İkramları anlatmaya devam ediyorum :o) (Anadolu insanına gerçekten bayılıyorum, dünyanın hiçbir yerinde bu kadar samimi, bu kadar ikram etmeyi seven insanlar olduğunu da düşünmüyorum) Diğer ikramımız sumaklı soğandı. Aslında tahmin etmişsinizdir, bunu da cağ kebabını dürüm yapıp yemek isteyenler için getirmişler. Bana sadece sumak miktarı biraz az geldi, sanki biraz daha ekleseler tadı daha güzelleşecekmiş gibi hissettim.


Tabi ki cağ kebaplarını yemek, ya da güzelim salataların soslarına banmak için taze yapılmış lavaş ekmeklerimiz de masamızdaki yerini almıştı. Lavaşı gerçekten bol bol getirmişlerdi. Doğal olarak hepsini bir öğünde bitiremedik :o)


Ve geldiiiikkk baş kahramanıza: Cağ Kebabı... Et gerçekten çok yumuşaktı, hatta lokum gibiydi diyebilirim. Bana sadece marine edilme aşamasında  (etin soslanarak yumuşatılmaya bırakılma aşaması) fazla tuz atılmış gibi geldi. Her ısırdığımda et tadından önce tuz tadını alıyordum. Keşke daha az tuz koysalarmış, böylece marine sosuna katılan diğer malzemelerin tadını da alabilirdik. Ancak lavaş ekmeğine eti, soğanı ve çoban salatayı ekstra tuz eklemeden koyup sardığımızda, etin tuzluluğunu hissetme oranımız azalıyordu :o) Tuz oranına rağmen gerçekten çok beğendiğimi altını çizerek söyleyeyim.


İlk başta sadece tek şiş getirip koydular. İçimden "amma az getiriyorlar" diye düşünmedim değil. Meğerse etin soğumaması içinmiş, çünkü siz bitirdikçe yenisi geliyor... Bu işlemin sonu yok, ne zaman ki "yeter artık çatlamak üzereyim getirmeyin" diyorsunuz, işte o aşamada servisi sonlandırıyorlar :o) Bu arada 3 şiş bitirdiğimi de itiraf edeyim :o)


Bu kadar yemekten sonra arkadaşımın tatlı yiyecek hali kalmadı. Ben ise zaten tatlı yemiyorum. Bu nedenle meşhur kadayıf dolmasından yemedik, ama bir başka zamanda gittiğimde denemeye çalışacağım :o)

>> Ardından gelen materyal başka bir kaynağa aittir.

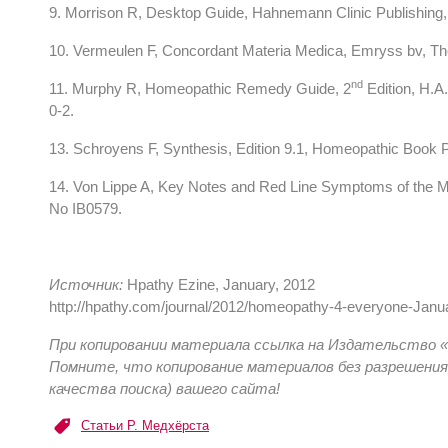
9. Morrison R, Desktop Guide, Hahnemann Clinic Publishing,
10. Vermeulen F, Concordant Materia Medica, Emryss bv, Th
nd
11. Murphy R, Homeopathic Remedy Guide, 2
Edition, H.A
0-2.
13. Schroyens F, Synthesis, Edition 9.1, Homeopathic Book 
14. Von Lippe A, Key Notes and Red Line Symptoms of the M
No IB0579.
Источник:
Hpathy Ezine, January, 2012
http://hpathy.com/journal/2012/homeopathy-4-everyone-Janu
При копировании материала ссылка на Издательство «
Помните, что копирование материалов без разрешения
качества поиска) вашего сайта!
Статьи Р. Медхёрста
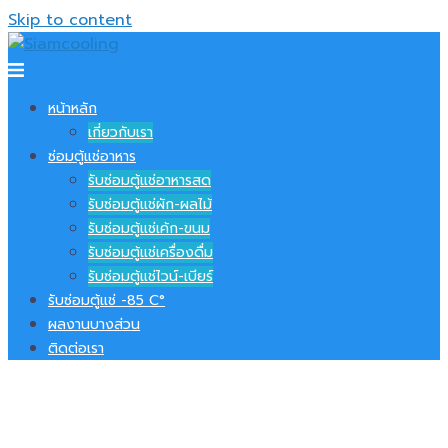
Skip to content
หน้าหลัก
เกี่ยวกับเรา
ซ่อมตู้แช่อาหาร
รับซ่อมตู้แช่อาหารสด
รับซ่อมตู้แช่ผัก-ผลไม้
รับซ่อมตู้แช่เค้ก-ขนม
รับซ่อมตู้แช่เครื่องดื่ม
รับซ่อมตู้แช่ไวน์-เบียร์
รับซ่อมตู้แช่ -​85 C°
ผลงานบางส่วน
ติดต่อเรา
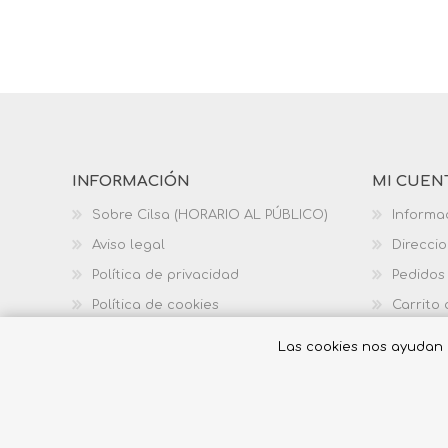
INFORMACIÓN
MI CUEN
Sobre Cilsa (HORARIO AL PÚBLICO)
Informa
Aviso legal
Direcci
Política de privacidad
Pedidos
Política de cookies
Carrito
Política de calidad
Las cookies nos ayudan a 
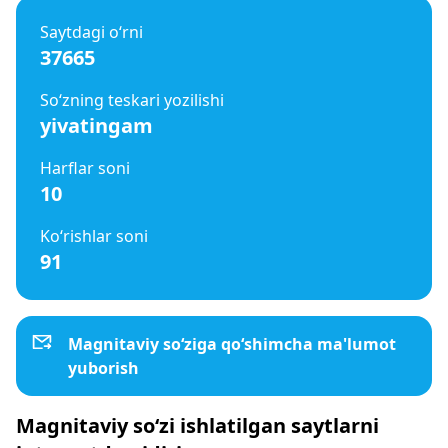
Saytdagi o‘rni
37665
So‘zning teskari yozilishi
yivatingam
Harflar soni
10
Ko‘rishlar soni
91
Magnitaviy so‘ziga qo‘shimcha ma'lumot
yuborish
Magnitaviy so‘zi ishlatilgan saytlarni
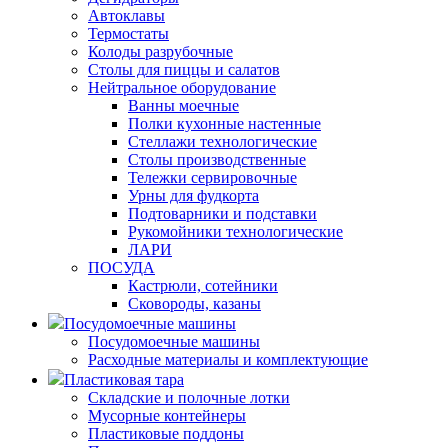
Автоклавы
Термостаты
Колоды разрубочные
Столы для пиццы и салатов
Нейтральное оборудование
Ванны моечные
Полки кухонные настенные
Стеллажи технологические
Столы производственные
Тележки сервировочные
Урны для фудкорта
Подтоварники и подставки
Рукомойники технологические
ЛАРИ
ПОСУДА
Кастрюли, сотейники
Сковороды, казаны
Посудомоечные машины
Посудомоечные машины
Расходные материалы и комплектующие
Пластиковая тара
Складские и полочные лотки
Мусорные контейнеры
Пластиковые поддоны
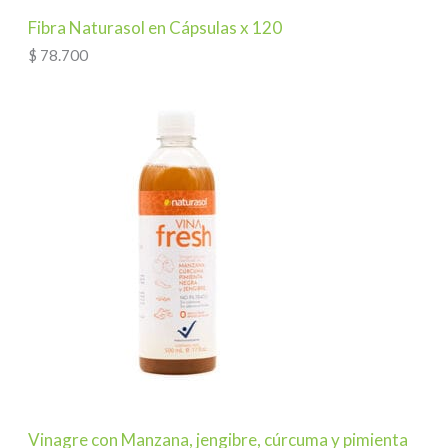
Fibra Naturasol en Cápsulas x 120
$
78.700
Vinagre con Manzana, jengibre, cúrcuma y pimienta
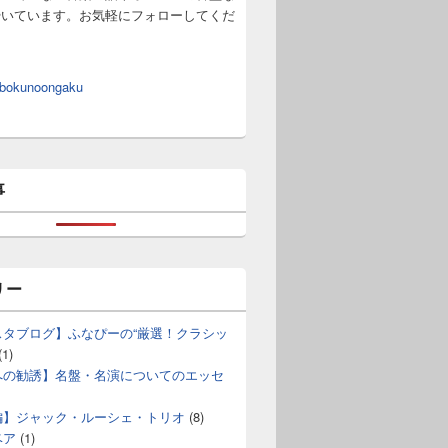
やいています。お気軽にフォローしてくだ
 bokunoongaku
事
リー
スタブログ】ふなぴーの“厳選！クラシッ
(1)
への勧誘】名盤・名演についてのエッセ
編】ジャック・ルーシェ・トリオ
(8)
ベア
(1)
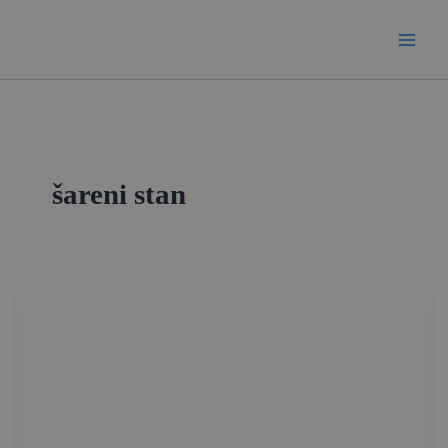
Skip
to
content
šareni stan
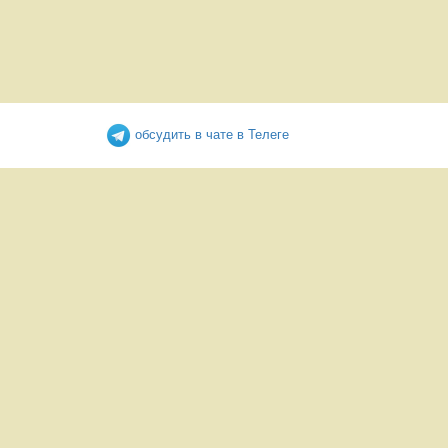
обсудить в чате в Телеге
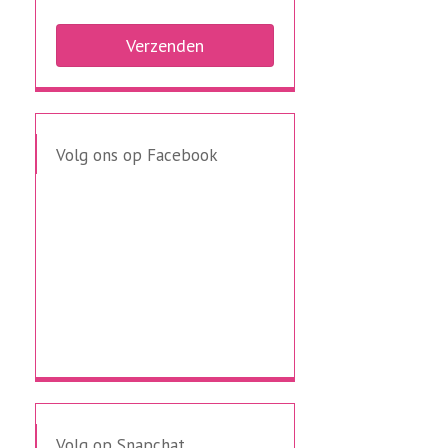
Volg ons op Facebook
Volg op Snapchat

Son olarak muhtemelen fiyatları merak ediyorsunuz. Bu yemeği arkadaşım ısmarladığından, bilgi sahibi olamadım. ama İstanbul'da yaşayan biri olarak, Erzurum'un gerçekten buraya kıyasla ucuz bir alışveriş sisteminin olduğunu söyleyebilirim. Bu mantıkla yola çıkarak, İstanbul'daki restoranlara göre daha ucuz olduğunu da düşünüyorum.

Erzurum'a tekrar gidersem, başka bir kebapçıyı daha denemek isterim ama bu Muammer usta'nın yerini beğenmediğimden değil (ki aksine çok çok beğendim), sadece yeni bir yer daha keşfetmiş olma isteğimden kaynaklanır.